**PROBLEM DESCRIPTION**
Of the lines in the data below, write out exactly those from the one holding "Ausstellungen" through the one holding "Bergbaugeschichte pur!", both included.

(Collected data)

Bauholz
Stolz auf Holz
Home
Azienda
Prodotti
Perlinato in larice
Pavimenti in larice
---
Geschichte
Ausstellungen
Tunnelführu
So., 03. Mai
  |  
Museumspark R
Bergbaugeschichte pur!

**RESPONSE BELOW**
Ausstellungen
Tunnelführu
So., 03. Mai
  |  
Museumspark R
Bergbaugeschichte pur!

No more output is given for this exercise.